Organisers: Despina Lalaki (City University of New York – CUNY), Zinovia Lialiouti (National and Kapodistrian University of Athens), Nikos Vafeas (University of Crete), Ioannis Koubourlis (University of Crete)
See the conference programme here
States are embedded in cultural systems, they are “concept-dependent” entities while they also create concepts. In the case of Modern Greece, the state emerged at the intersection of interweaving narratives about western civilization and classical antiquity. In turn, as protector and treasurer of the cultural capital of the nation, the Greek state exerted a great deal of symbolic power, which it routinely exercises to consolidate its political power constructing in the process hegemonic identities. Yet state-building and the production of national ideology in Greece has never been a process confined to national boundaries, neither was this process completed during the nineteenth century: it is an evolving process shaped by transnational and national currents
Moreover, state formation is a dynamic phenomenon which involves the interaction of cultural, political, economic, and social networks. In Greece many of these networks revolve around the archaeological field and its institutions. The Greek Archaeological Service, the Archaeological Society and the Foreign Schools of Archaeology have served not merely as research centers and centers of education but also as central nodes in complex networks of cultural, economic, and political circles around which national and trans-national agents, foreign and national institutions organize and act. The rich archival collections housed in the above institutions serve as testimonies to this central role.

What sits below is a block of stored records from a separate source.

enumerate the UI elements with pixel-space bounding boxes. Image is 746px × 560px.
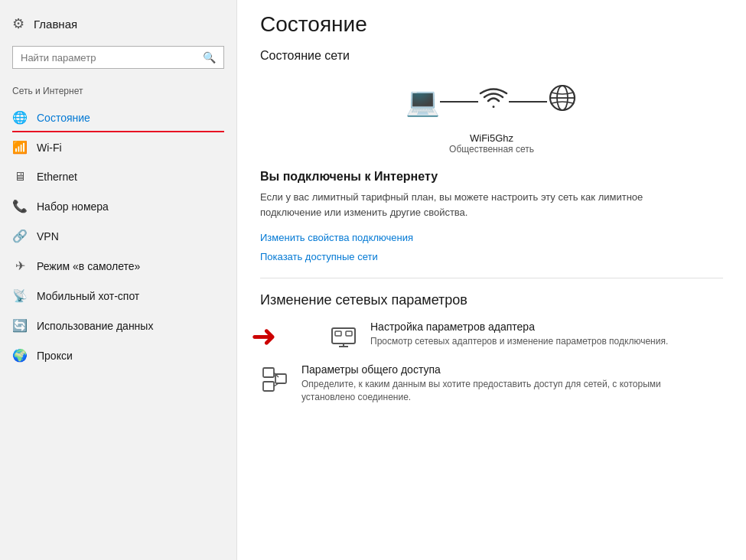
- home-icon: ⚙: [12, 15, 24, 32]
- network-name: WiFi5Ghz: [260, 132, 723, 144]
- line1: [440, 101, 478, 103]
- sharing-desc: Определите, к каким данным вы хотите пре…: [301, 378, 669, 404]
- sidebar-item-proxy[interactable]: 🌍 Прокси: [0, 340, 236, 370]
- datausage-icon: 🔄: [12, 318, 28, 333]
- settings-rows: ➜ Настройка параметров адаптера Просмотр…: [260, 321, 723, 404]
- status-icon: 🌐: [12, 110, 28, 125]
- adapter-desc: Просмотр сетевых адаптеров и изменение п…: [370, 335, 723, 348]
- sidebar-item-dialup[interactable]: 📞 Набор номера: [0, 191, 236, 221]
- sidebar-item-label-wifi: Wi-Fi: [37, 142, 62, 154]
- sidebar-item-status[interactable]: 🌐 Состояние: [0, 103, 236, 132]
- sidebar-item-hotspot[interactable]: 📡 Мобильный хот-спот: [0, 281, 236, 311]
- network-type: Общественная сеть: [260, 144, 723, 155]
- dialup-icon: 📞: [12, 199, 28, 213]
- page-title: Состояние: [260, 12, 723, 37]
- sidebar-home[interactable]: ⚙ Главная: [0, 8, 236, 43]
- sidebar-section-title: Сеть и Интернет: [0, 81, 236, 103]
- sidebar: ⚙ Главная 🔍 Сеть и Интернет 🌐 Состояние …: [0, 0, 237, 560]
- sidebar-item-vpn[interactable]: 🔗 VPN: [0, 221, 236, 251]
- sidebar-item-airplane[interactable]: ✈ Режим «в самолете»: [0, 251, 236, 281]
- nav-items: 🌐 Состояние 📶 Wi-Fi 🖥 Ethernet 📞 Набор н…: [0, 103, 236, 370]
- sidebar-item-label-status: Состояние: [37, 112, 90, 124]
- wifi-icon: 📶: [12, 140, 28, 155]
- proxy-icon: 🌍: [12, 348, 28, 363]
- search-input[interactable]: [21, 52, 203, 63]
- network-name-block: WiFi5Ghz Общественная сеть: [260, 132, 723, 155]
- svg-rect-4: [335, 331, 341, 336]
- change-settings-header: Изменение сетевых параметров: [260, 278, 723, 308]
- wifi-block: [478, 84, 509, 119]
- connected-title: Вы подключены к Интернету: [260, 170, 723, 184]
- svg-rect-10: [263, 382, 274, 391]
- sharing-icon: [260, 365, 289, 394]
- svg-rect-5: [346, 331, 352, 336]
- settings-row-adapter: ➜ Настройка параметров адаптера Просмотр…: [291, 321, 723, 351]
- sidebar-item-label-ethernet: Ethernet: [37, 171, 77, 183]
- laptop-icon: 💻: [406, 86, 440, 118]
- vpn-icon: 🔗: [12, 229, 28, 243]
- svg-rect-8: [263, 368, 274, 377]
- sharing-title: Параметры общего доступа: [301, 363, 723, 376]
- sidebar-item-ethernet[interactable]: 🖥 Ethernet: [0, 162, 236, 191]
- airplane-icon: ✈: [12, 259, 28, 273]
- sidebar-item-label-airplane: Режим «в самолете»: [37, 260, 140, 272]
- search-box: 🔍: [12, 46, 224, 69]
- ethernet-icon: 🖥: [12, 170, 28, 184]
- sidebar-item-label-hotspot: Мобильный хот-спот: [37, 290, 139, 302]
- sidebar-item-label-dialup: Набор номера: [37, 200, 109, 213]
- wifi-diagram-icon: [478, 84, 509, 119]
- sidebar-item-datausage[interactable]: 🔄 Использование данных: [0, 311, 236, 340]
- sidebar-item-label-proxy: Прокси: [37, 350, 73, 362]
- sidebar-item-wifi[interactable]: 📶 Wi-Fi: [0, 132, 236, 162]
- red-arrow: ➜: [251, 321, 277, 351]
- adapter-icon: [329, 322, 358, 351]
- settings-row-sharing: Параметры общего доступа Определите, к к…: [260, 363, 723, 404]
- main-content: Состояние Состояние сети 💻: [237, 0, 746, 560]
- connected-desc: Если у вас лимитный тарифный план, вы мо…: [260, 190, 681, 220]
- search-icon: 🔍: [203, 51, 216, 63]
- hotspot-icon: 📡: [12, 288, 28, 303]
- network-diagram: 💻: [260, 75, 723, 128]
- network-status-header: Состояние сети: [260, 49, 723, 63]
- sidebar-home-label: Главная: [34, 18, 77, 31]
- globe-icon: [547, 83, 578, 120]
- sidebar-item-label-datausage: Использование данных: [37, 320, 153, 332]
- sidebar-item-label-vpn: VPN: [37, 230, 59, 243]
- show-available-networks-link[interactable]: Показать доступные сети: [260, 251, 723, 262]
- change-properties-link[interactable]: Изменить свойства подключения: [260, 232, 723, 243]
- adapter-title: Настройка параметров адаптера: [370, 321, 723, 333]
- line2: [509, 101, 547, 103]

Capitalizing on the archival collections of the archaeological institutions in Greece, while also inviting researchers to engage with them, the conference aspires to bring together scholars from a variety of disciplines and fields – social history, historical and cultural sociology, social anthropology, archaeology, urban studies and architecture, museum studies, geography, art history, literary studies, and education – who take a relational approach to engage with culture as a significant determinant of the state and the state as formative agent of culture to study the changing meanings attached to modern Greek identity. While antiquity may have a central place in this discussion it is not the only point of departure.